Dans ce contexte, les acteurs sont en quête de ressources pour actualiser de façon continue leur savoir-faire, tout en sauvegardant ce qui est un patrimoine partagé. L’identité de métier s’est longtemps traduite par un type de discours sur soi et sur le monde qui valorisait l’indépendance, la qualification et la dignité. Dans le domaine du soin, des « noms de métier » définissent ainsi un travail conçu comme activité totale, au service d’autrui exigeant perfection et accomplissement de soi. « Les soignants » se définissent ainsi par une maîtrise de savoir-faire et une autonomie dans la réalisation de son travail, en vertu de savoirs professionnels de haut niveau. L’identification au métier s’élabore avec les pairs dans le cadre d’une socialisation professionnelle et constitue une « communauté pertinente d’action collective ». À ce titre, le métier joue une fonction de ressource pour celles et ceux qui l’exercent. Le métier n’en est pas moins constamment en tension. Référence commune à celles et ceux qui le pratiquent, il constitue autant une ressource qu’un risque, celui de brider l’innovation et le progrès au nom d’un certain conservatisme. On constate par ailleurs, comme dans d’autres secteurs, que le métier s’énonce dans des termes trop souvent prescriptifs plutôt que compréhensifs, sous l’effet des discours institutionnels promus par d’autres acteurs que les soignants eux-mêmes. Cela tend à faire disparaître le travail « réel » du soignant (en termes d’éthos professionnel, de valeurs et d’intention) et les formes d’apprentissages qui lui sont associées. 

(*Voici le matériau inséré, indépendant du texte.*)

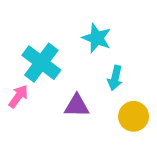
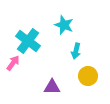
purple triangle: (77, 106) -> (52, 87), moved

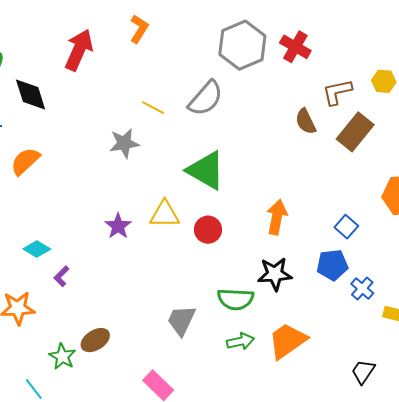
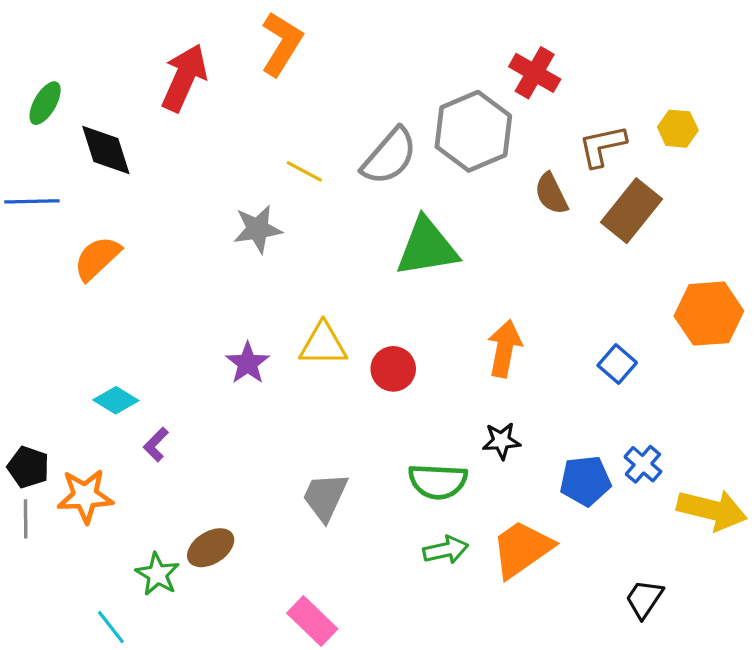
orange L-shape: (139, 29) -> (282, 44), size x1.4
gray hexagon: (242, 45) -> (473, 131), moved
green triangle: (206, 170) -> (427, 247), moved, turned -39
blue pentagon: (332, 265) -> (585, 481), moved
black star: (275, 274) -> (501, 441), size x0.7
gray trapezoid: (181, 320) -> (325, 497), moved

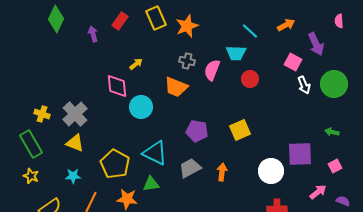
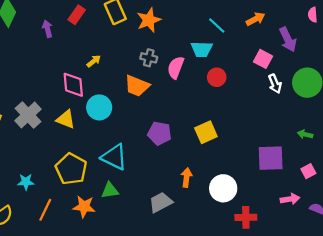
yellow triangle: (75, 143) -> (66, 119), moved
gray trapezoid: (190, 168) -> (161, 202), moved
white circle: (271, 171) -> (223, 188), moved
pink arrow: (318, 192) -> (290, 199), turned 30

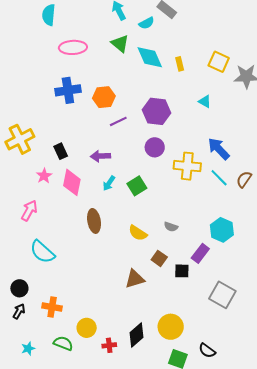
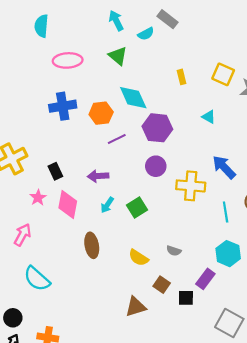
cyan diamond: (150, 57) -> (133, 98), moved
cyan line: (219, 178) -> (226, 212), moved, turned 36

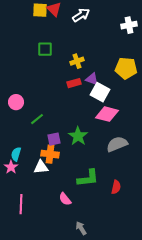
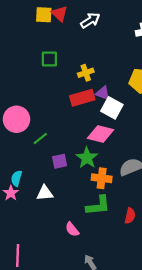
red rectangle: (74, 83) -> (82, 98), size x1.5
pink circle: (16, 102) -> (16, 119), size x1.5
pink diamond: (107, 114) -> (100, 134), moved
orange cross: (50, 154) -> (102, 178), moved
pink line: (21, 204) -> (18, 255), moved

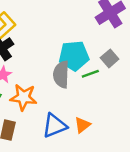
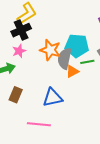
orange star: (23, 97) -> (50, 50), moved
orange triangle: (82, 125) -> (72, 71), moved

Le travail de « care », l’accompagnement du patient, les formes langagières qui accompagnent l’action, les gestes professionnels par lesquels le soin se réalise, etc., constituent un ensemble de tâches concrètes dont il est possible de rendre compte dans une démarche d’analyse du travail en lien avec la formation. Recourir à une approche par l’activité revient dans ce contexte à se tenir au plus près des situations concrètes de travail et d’apprentissages en rendant compte du caractère singulier et situé des actions conduites et des comportements de site. La compréhension de l’action du sujet ne peut s’effectuer en dehors de l’étude de la logique des situations dans laquelle elle s’inscrit. Cela s’oppose à une vision générique du travail pour rendre compte des formes d’interactions que les acteurs établissent avec la portion limitée de l’environnement dans lequel ils agissent. Loin d’une analyse abstraite ou spéculative orientée vers une modélisation idéelle du prendre soin, il s’agit au contraire de souligner le caractère concret et parfois épisodique des actes et des gestes par lesquels s’apprend et se réalise ce travail. Dans cette logique, l’ordinaire, le quotidien et le banal ne n’est pas négligé ou relégué au domaine du détail, mais au contraire considéré comme le matériau premier de la recherche. Hypothèse est ainsi faite qu’en centrant l’attention sur les situations ordinaires par lesquelles le soin et l’accompagnement thérapeutique se réalisent, il est possible de proposer d’autres catégories de pensée et d’action. S’appuyer sur l’observation des pratiques effectives est l’occasion de mettre à distance certains discours qui ont parfois tendance à substantialiser le soin et/ou les soignés et d’autres qui au contraire sont ordonnés autour d’une logique purement gestionnaire et qui tendent à effacer la présence, la singularité et les initiatives du sujet. Dans les deux cas, l’approche par l’activité à pour intention d’encourager une prise de distance avec les idéologies pour favoriser une attitude compréhensive plutôt qu’évaluative. Dans le domaine du soin et peut-être encore plus qu’ailleurs, l’enjeu est en effet d’élaborer une attitude qui consiste à « ne pas tourner en dérision les actions humaines, ne pas les déplorer ni les maudire, mais de les comprendre » (Spinoza, 1677/1954).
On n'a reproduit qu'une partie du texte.